Introduction
Lung cancer (LC) is the leading cause of cancer mortality in the USA. Thrombosis is the second leading cause of death in cancer patients and in recent years, several studies have been conducted to determine beneficial effect of POTP in reduction of VTE (venous thromboembolism) rate in solid cancer patients with the aim to improve the overall survival. We performed an updated meta- analysis of randomized control trials (RCTs) to determine the benefit and risk of POTP with low-molecular weight heparins (LMWHs) and direct oral anticoagulants (DOACs) in patients with LC receiving chemotherapy.
Methods
We performed a comprehensive literature search using MEDLINE and EMBASE databases through June 30, 2023. The references of all potential studies were also reviewed for any additional relevant studies. The RCTs with reduction in VTE as a primary or secondary endpoint and the major bleeding (MB) as a safety outcome were incorporated in the analysis. Mantel-Haenszel (MH) method was used to calculate the estimated pooled risk ratio (RR), and risk difference (RD) with 95% confidence interval (CI). Heterogeneity was assessed with Cochran's Q- statistic. Fixed effects model was applied.
Results
A total of 5,434 patients with LC from five RCTs and subgroups of another five RCTs were included in our meta-analysis. The prophylactic doses of bemiparin, certoparin, dalteparin, nadroparin, semuloparin and tinzaparin, intermediate dose of enoxaparin and prophylactic dose of rivaroxaban and apixaban were used in the studies. The duration of LMWH and DOAC ranged from 3 to 6 months. The randomization ratio was 2 to 1 in PROTECHT study and 1 to 1 in all other studies. The I 2 statistic for heterogeneity was 0, suggesting homogeneity among RCTs.
The VTE incidence was 114 (4.12%) in PATP group and 207 (7.8%) in control group with a RR of 0.53 (95% CI: 0.43 to 0.67, P < 0.00001). The absolute RD in VTE was -0.04 (95% CI: -0.05 to -0.02, P < 0.00001) with an estimate of the number needed to treat (NNT) of 25 to prevent one VTE event.
In subgroup analysis of PATP trials treated with LMWHs in study arm, VTE events were reported in 112 (4.2%) in PATP group and 202 (7.9%) in control group with a RR of 0.54 (95% CI: 0.43 to 0.67, P < 0.00001). The absolute RD in VTE was -0.04 (95% CI: -0.05 to -0.02, P < 0.00001).
In subgroup analysis of PATP trials treated with DOACs in study arm, VTE events were reported in 2 (2.2%) in PATP group and 5 (5%) in control group with a RR of 0.46 (95% CI: 0.09 to 2.31, P=0.35). The absolute RD in VTE was -0.03 (95% CI: -0.08 to -0.03, P=0.36).

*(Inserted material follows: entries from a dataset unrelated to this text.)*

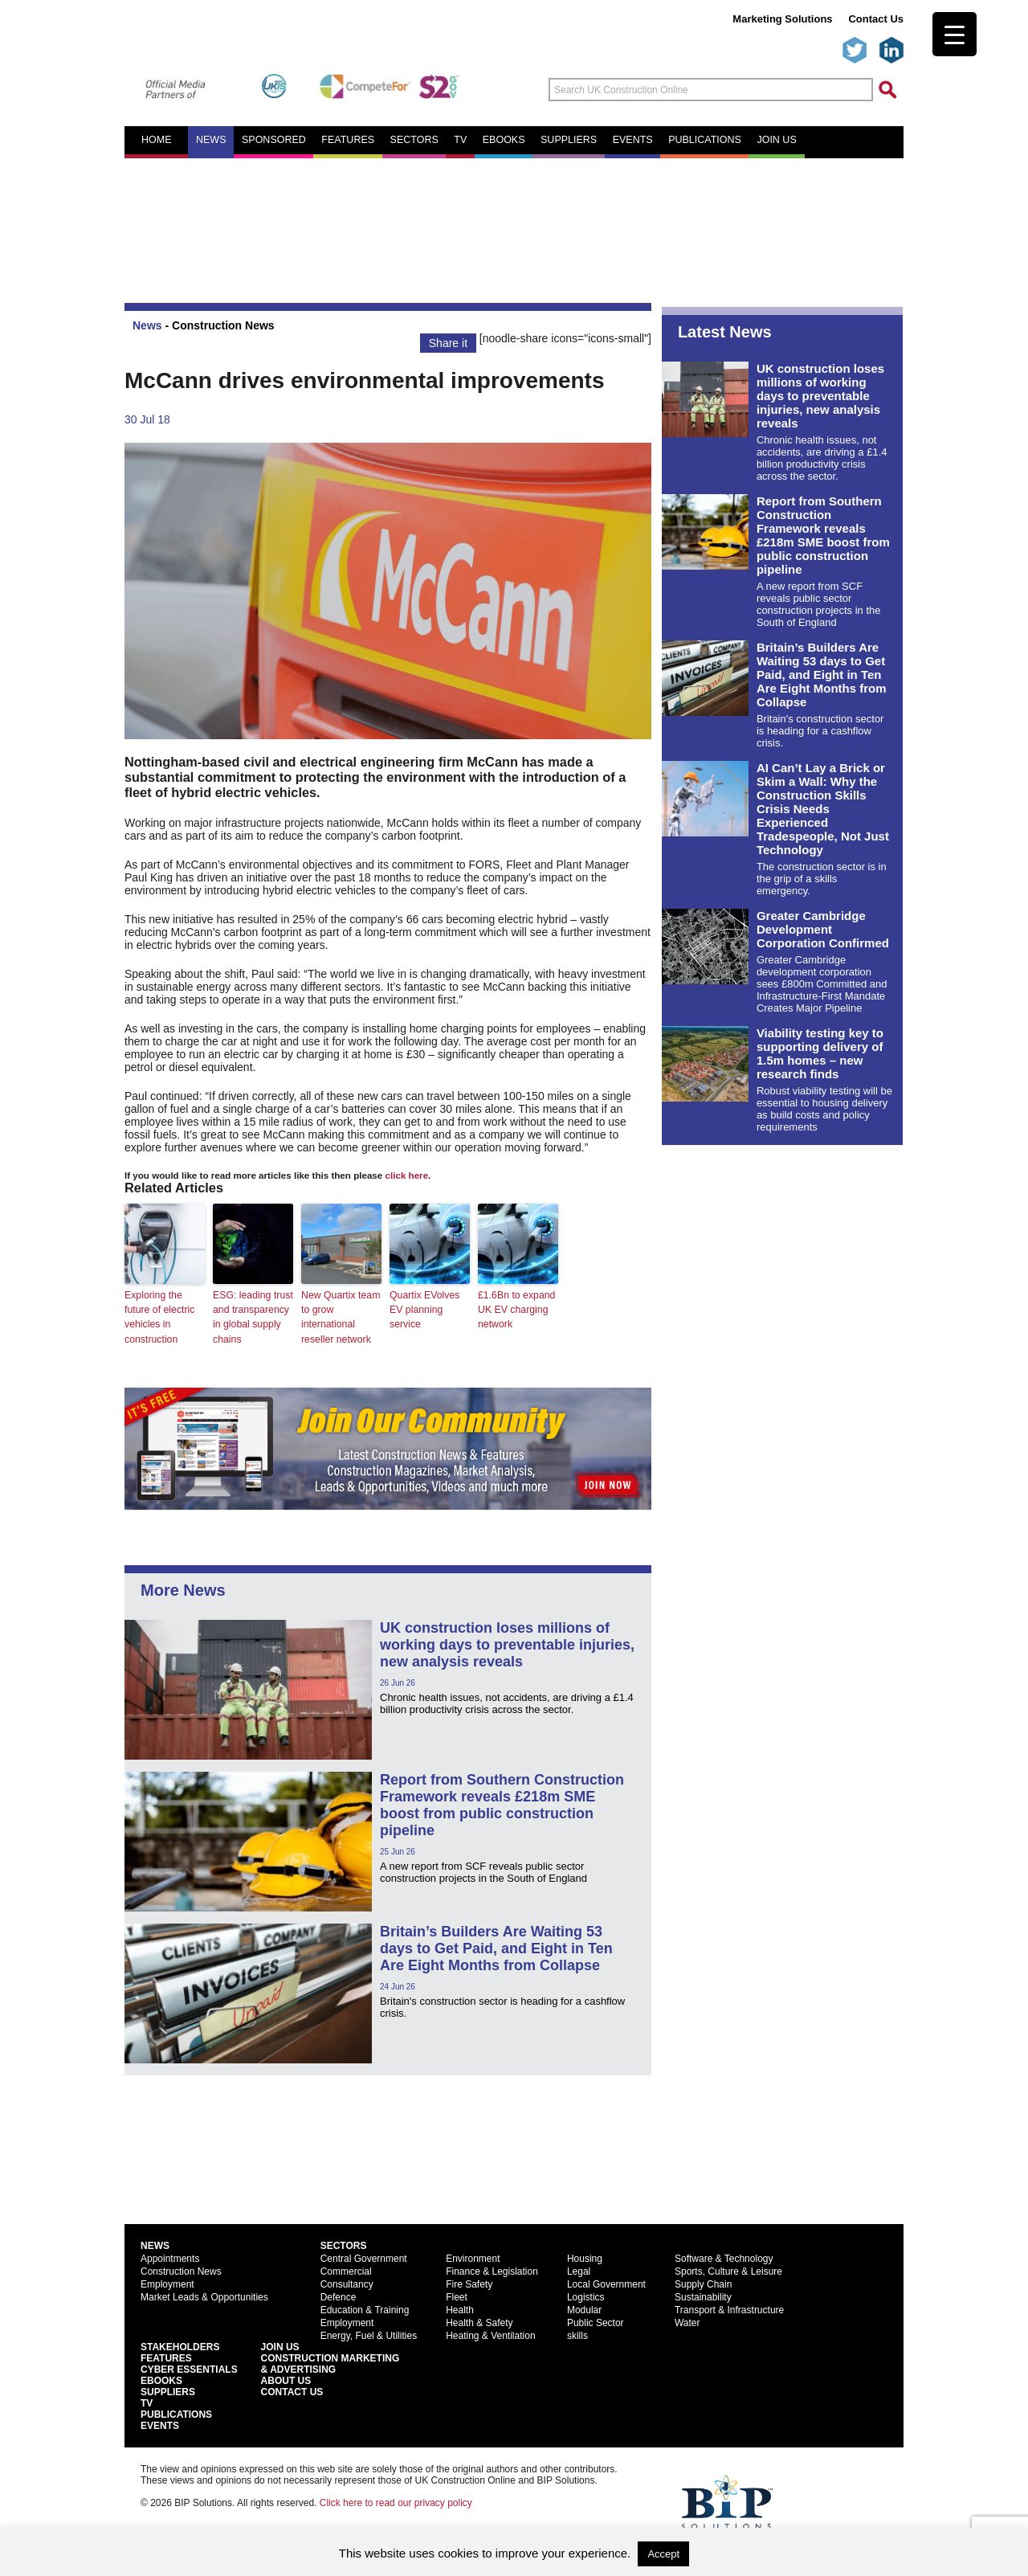 Image resolution: width=1028 pixels, height=2576 pixels. What do you see at coordinates (167, 2282) in the screenshot?
I see `Employment` at bounding box center [167, 2282]. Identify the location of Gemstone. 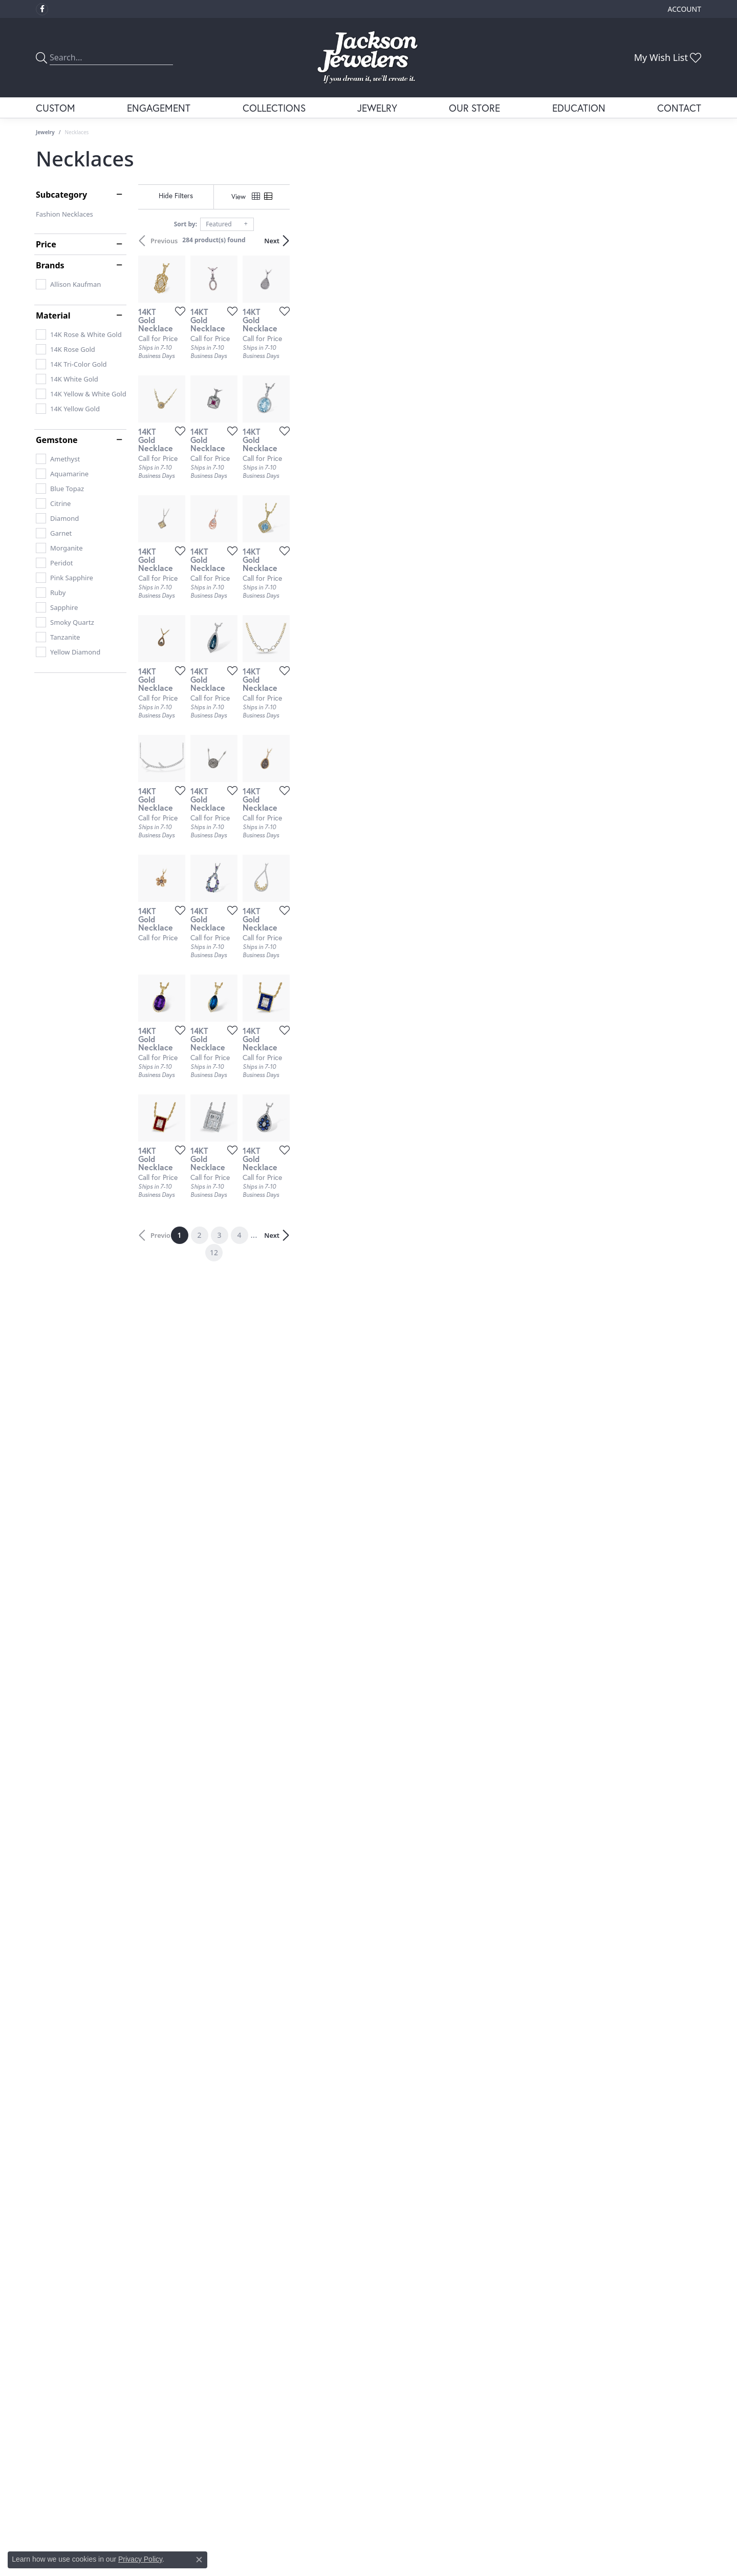
(57, 440).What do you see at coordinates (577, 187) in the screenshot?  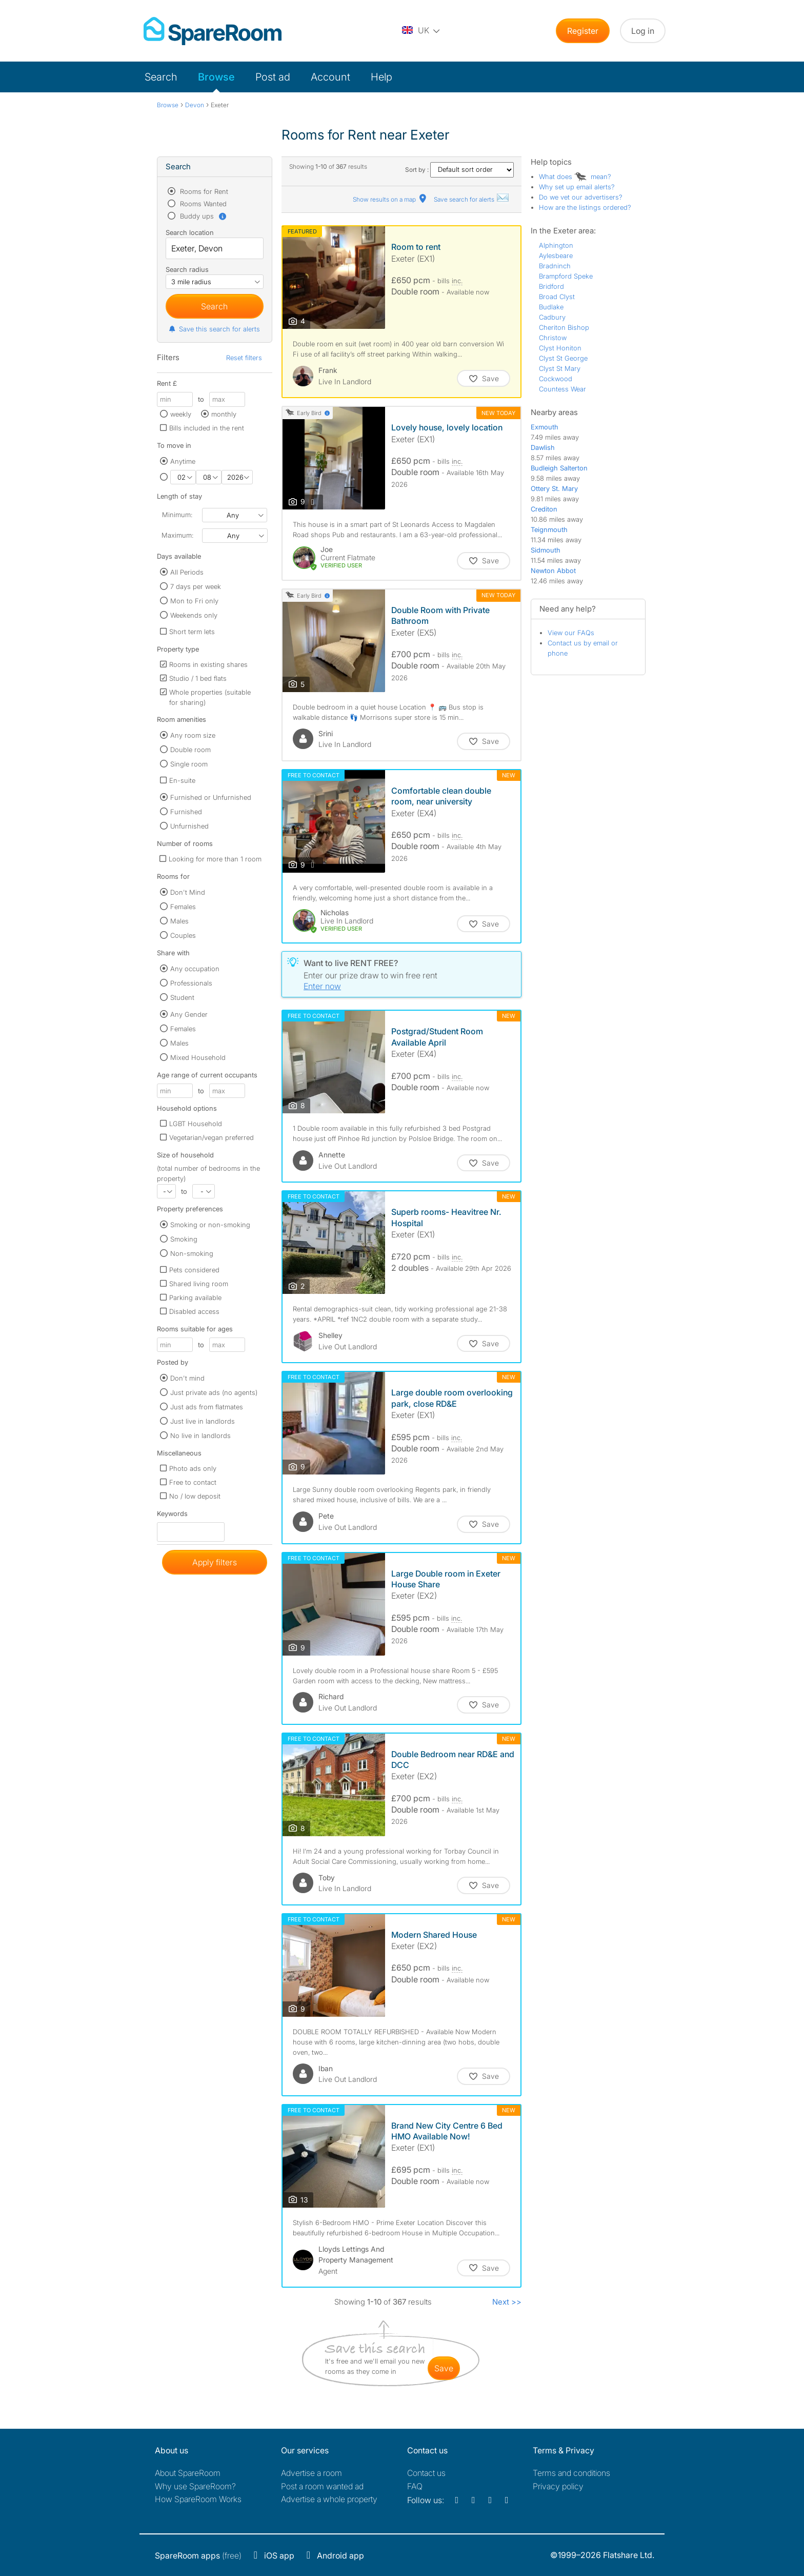 I see `Why set up email alerts?` at bounding box center [577, 187].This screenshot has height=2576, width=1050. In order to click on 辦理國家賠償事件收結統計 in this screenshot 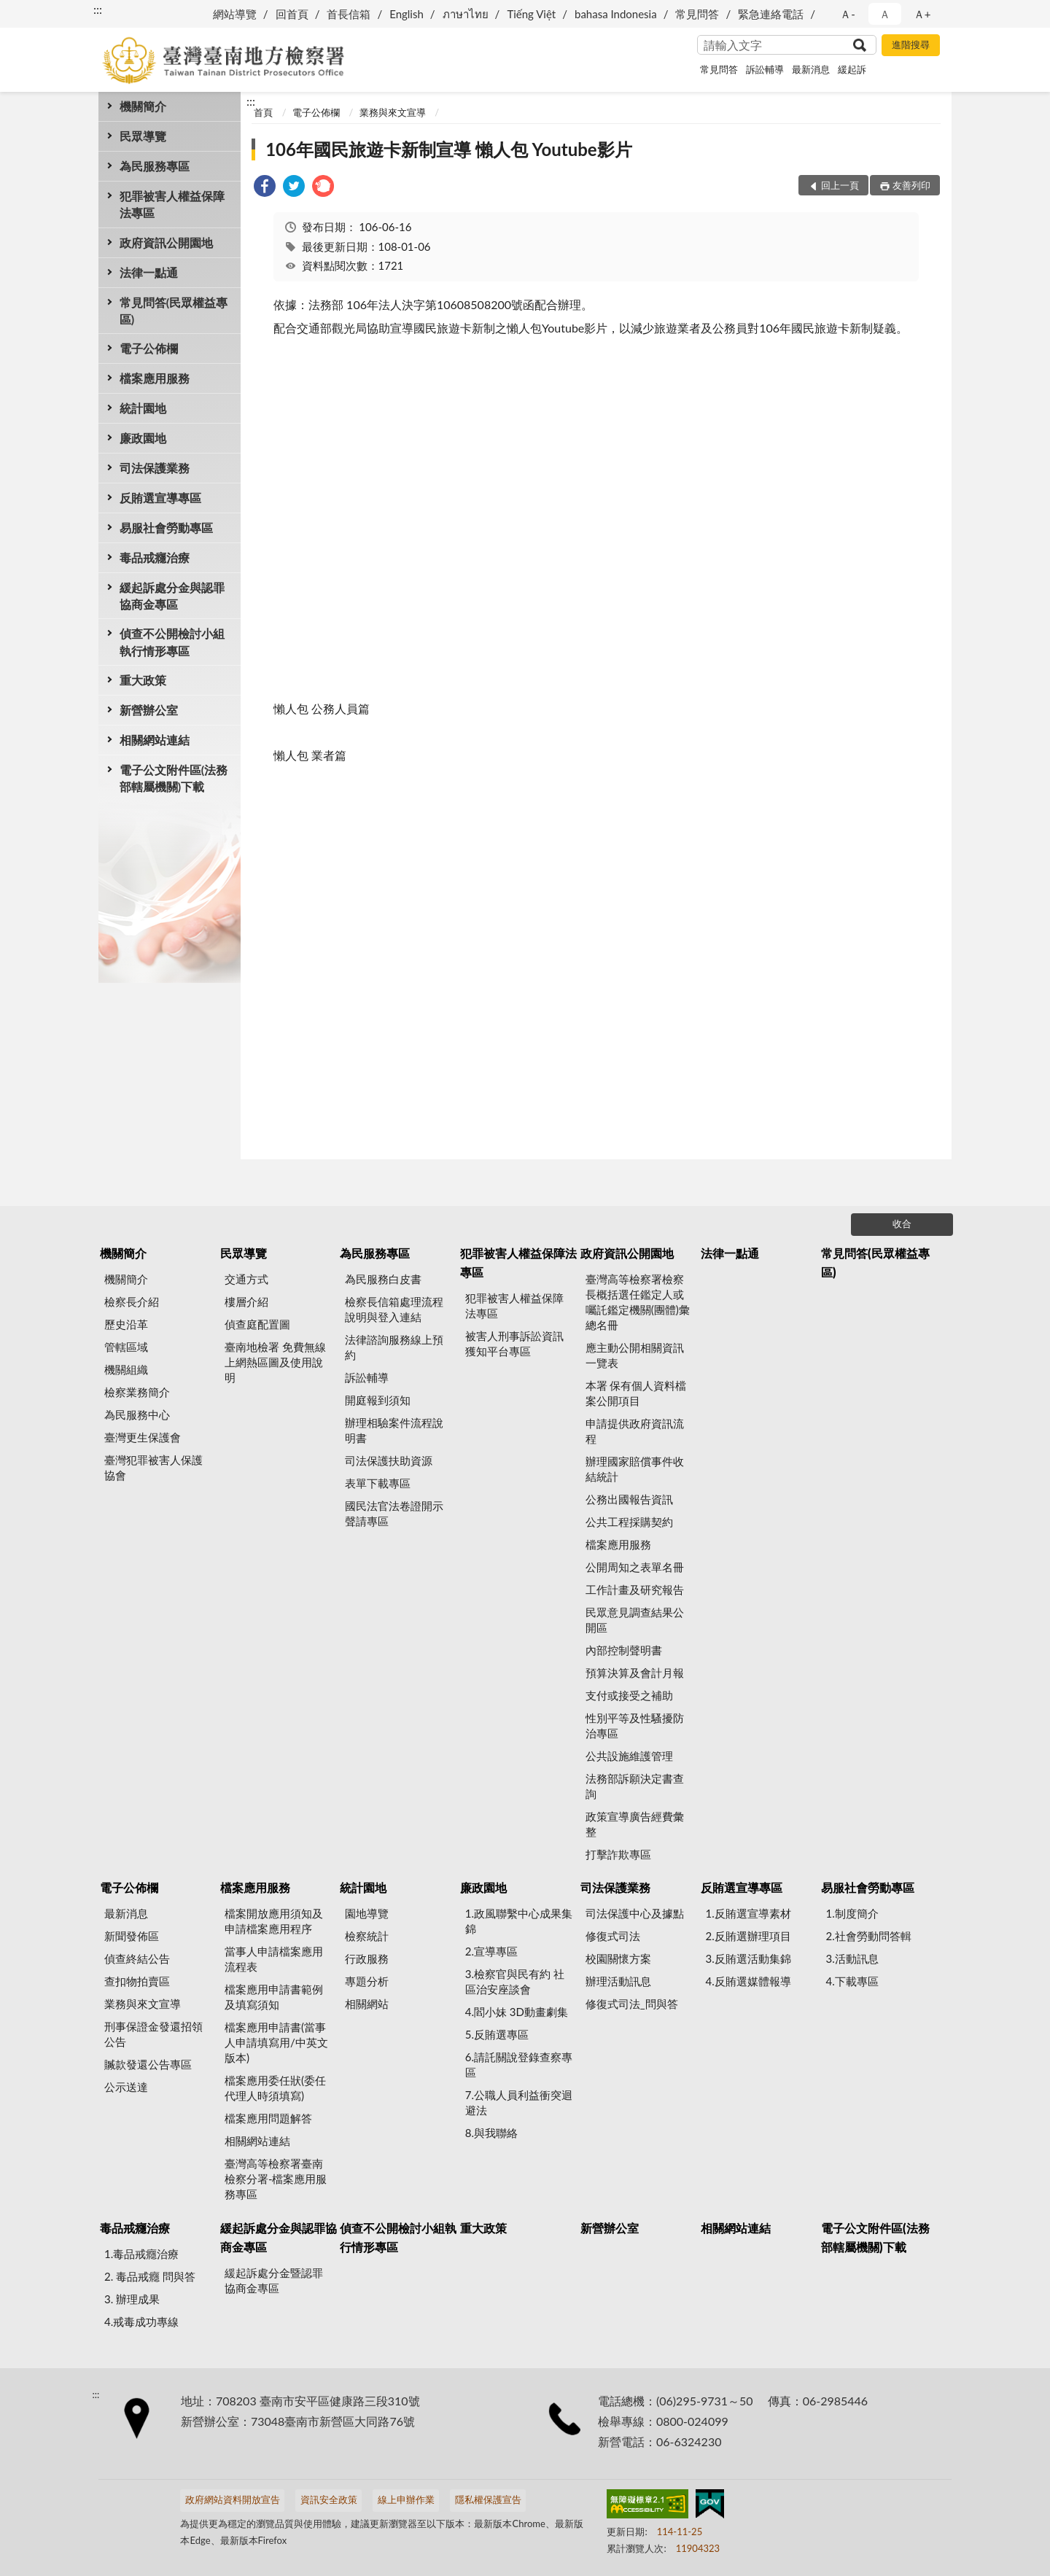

Major bleeding (MB) events were reported in 34 (1.6%) patients in POTP group compared to 17 (0.86%) in control group according to an analysis of 7 RCTs. The pooled relative risk for MB was statistically significant at 1.84 (95% CI: 1.06 to 3.22, P = 0.03).
Conclusions
Our analysis showed that the relative risk reduction is 47% with a NNT of 25 to prevent one VTE with statistically significant increase in MB events in ambulatory patients with LC by providing POTP. In our subgroup meta-analysis of POTP with DOACs, there was no statistically significant difference in reduction of VTE in LC patients with Khorana Score ≥2. Hence, the selection of appropriate patients who are high risk for VTE is crucial and further studies are required to define high risk subsets of LC patients receiving chemotherapy who may benefit from POTP.
Disclosures
No relevant conflicts of interest to declare.